In Wheelwright Trucking, the state court, unlike this court, was not confronted with underlying factual disputes. The state court did not resolve facts on summary judgment as Munich is asking this court to do.
Meanwhile, a comparison between the instant case and Sepco is inapposite. There the state trial court "administratively" fashioned a "pro rata scheme," but, in discussing--and, in particular, reviewing the trial court's application of--that scheme, the Alabama Supreme Court carefully noted that, "This administrative arrangement is not challenged on this appeal." 918 F.2d at 922. Munich's contention that this court has the authority to fashion and apply such a scheme finds no support in the Alabama Supreme Court's decision in Sepco. Moreover, Sepco involved factually and legally complex asbestos litigation, with insurance policy language (including definitions of such terms as "occurrence" and "injury") and court-recognized theories (such as "injurious exposure") not applicable here. The Sepco case and the instant case are apples-to-oranges in many crucial respects. In short, the Sepco case in no way supports some broad notion that this court has some independent authority to do what the parties should have done when they drafted their treaties: develop and apply a scheme to address the circumstances presented here. Moreover, even if this court had such authority, Sepco does not support the conclusion that this court should develop and apply a pro rata solution in a way such that Munich should prevail as a matter of law based on the facts presented.
Viewing the admissible evidence in the light most favorable to AMIC, the court holds that the underlying complaint and settlement between the Hanceville Board and the Mud Creek plaintiffs, both vaguely written, could be reasonably interpreted as focusing on the 2008 sewage flood; or on the sewage flood and all subsequent damage; or on all of the damage the Mud Creek plaintiffs described in their depositions, beginning as early as 2005. The facts are in dispute. In turn, whether one or two or several occurrences, and thus whether one or two or several $ 350,000 retentions, are in play is in dispute.

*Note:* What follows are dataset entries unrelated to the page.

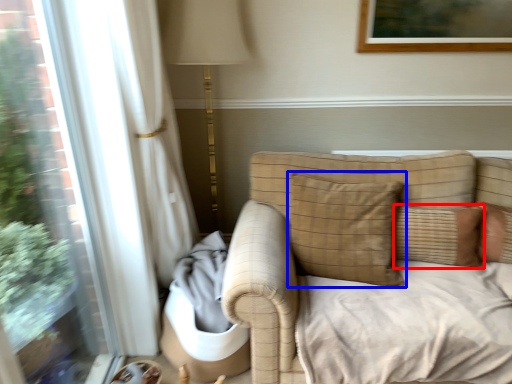 Question: Among these objects, which one is nearest to the camera, pillow (highlighted by a red box) or pillow (highlighted by a blue box)?

Choices:
 (A) pillow
 (B) pillow

Answer: (B) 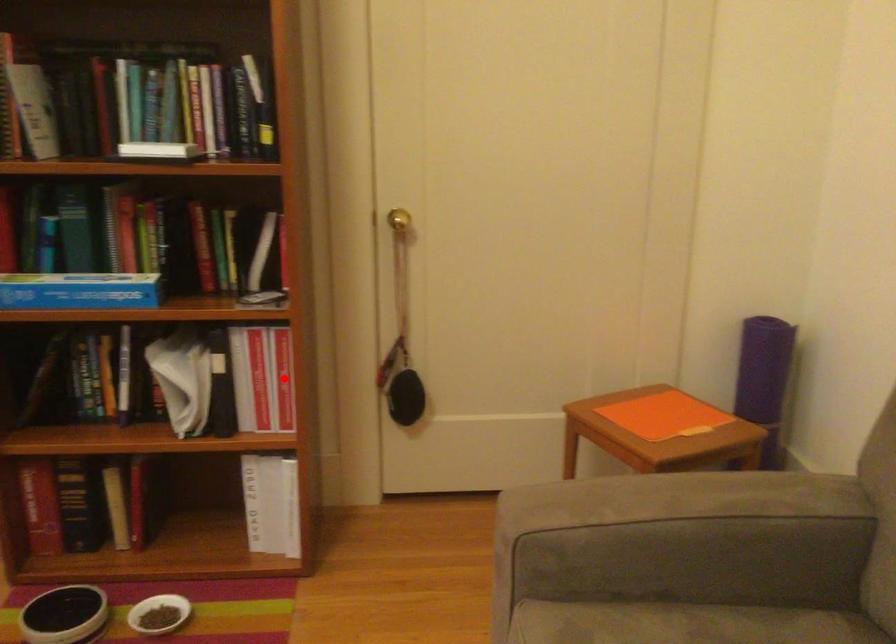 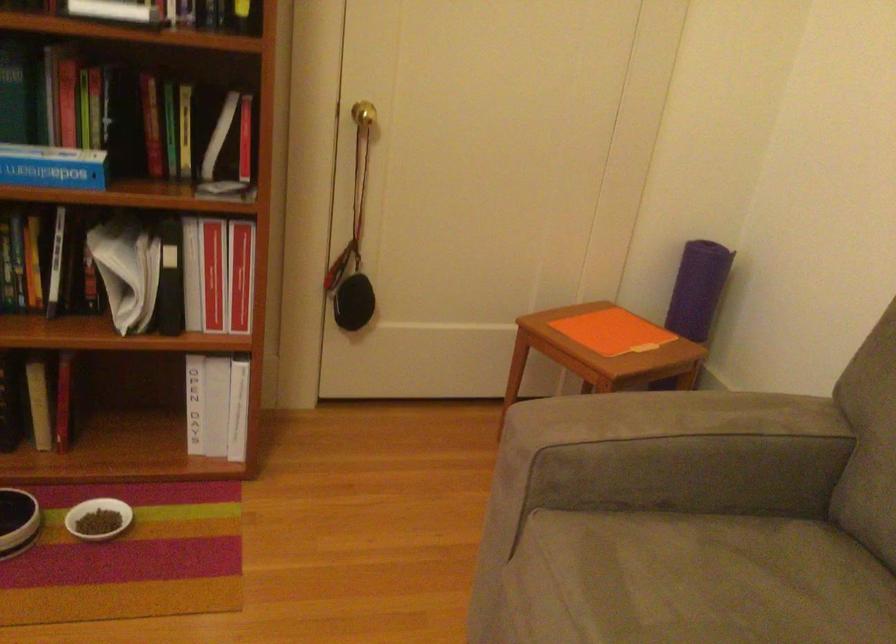 Find the pixel in the second image that matches the highlighted location in the first image.

(239, 275) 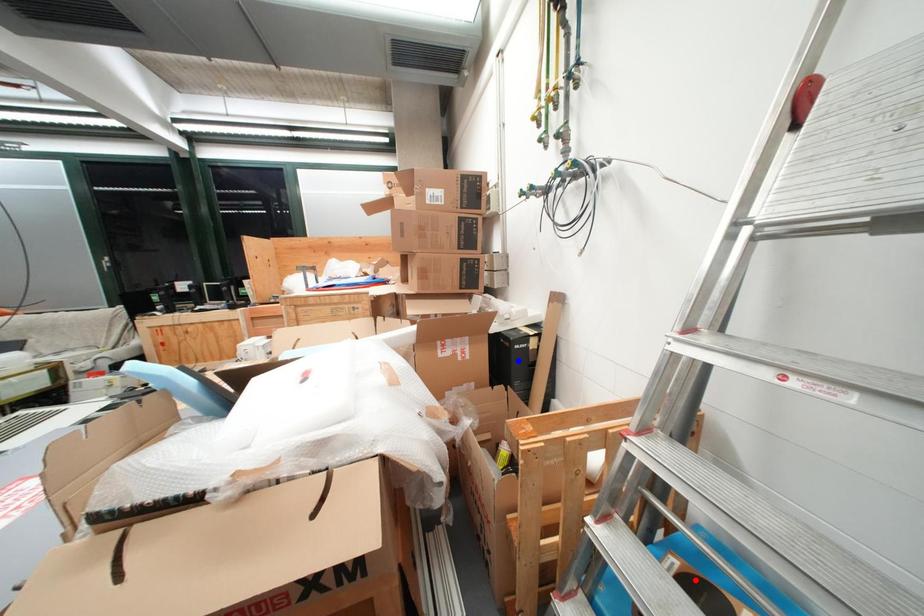 Question: Two points are marked on the image. Which point is closer to the camera?

Choices:
 (A) Blue point is closer.
 (B) Red point is closer.

Answer: (B) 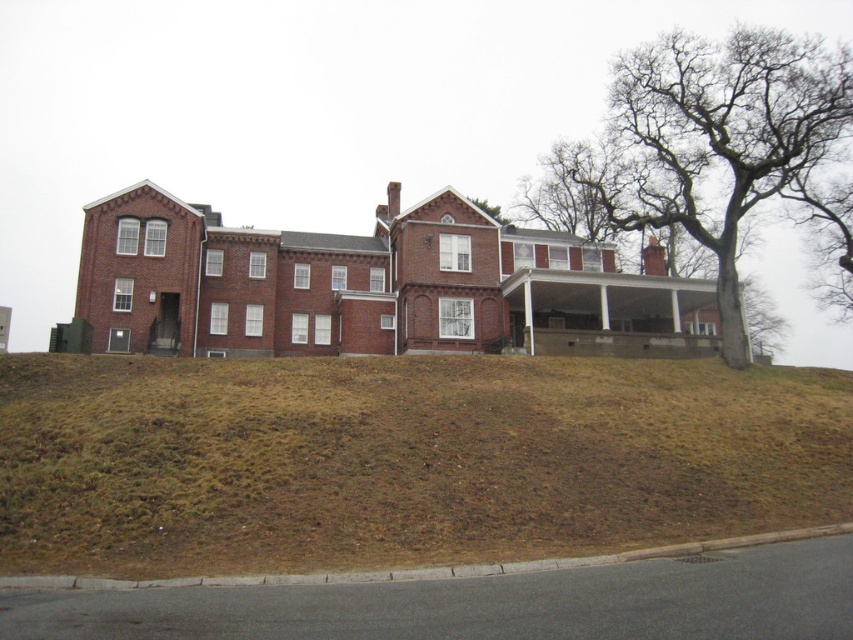 Can you confirm if brown grass at lower center is bigger than bare branches at upper right?

No.

Which is more to the right, brown grass at lower center or bare branches at upper right?

bare branches at upper right is more to the right.

Does point (556, 364) come farther from viewer compared to point (717, 124)?

No, it is in front of (717, 124).

At what (x,y) coordinates should I click in order to perform the action: click on brown grass at lower center. Please return your answer as a coordinate pair (x, y). Looking at the image, I should click on (402, 460).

Because whether the settlement of the Mud Creek lawsuit addressed only damages occurring in 2008 is in dispute and because the treaty between AMIC and Munich contains no clauses with regard to the settlement allocation process, the court finds that there is a genuine dispute of material fact in the Hanceville claim. As a result, summary judgment is not appropriate. Munich's motion for summary judgment should be denied, and this case should proceed to jury trial on the Hanceville claim.
***
However, because there are other claims and counterclaims between the parties to be resolved, the court will not yet enter a summary-judgment order with regard to AMIC's Hanceville claim. Instead, after the other claims and counterclaims are resolved, the court will meet with counsel for the parties to discuss what the next steps should be on the Hanceville claim.
DONE, this the 26th day of April, 2023.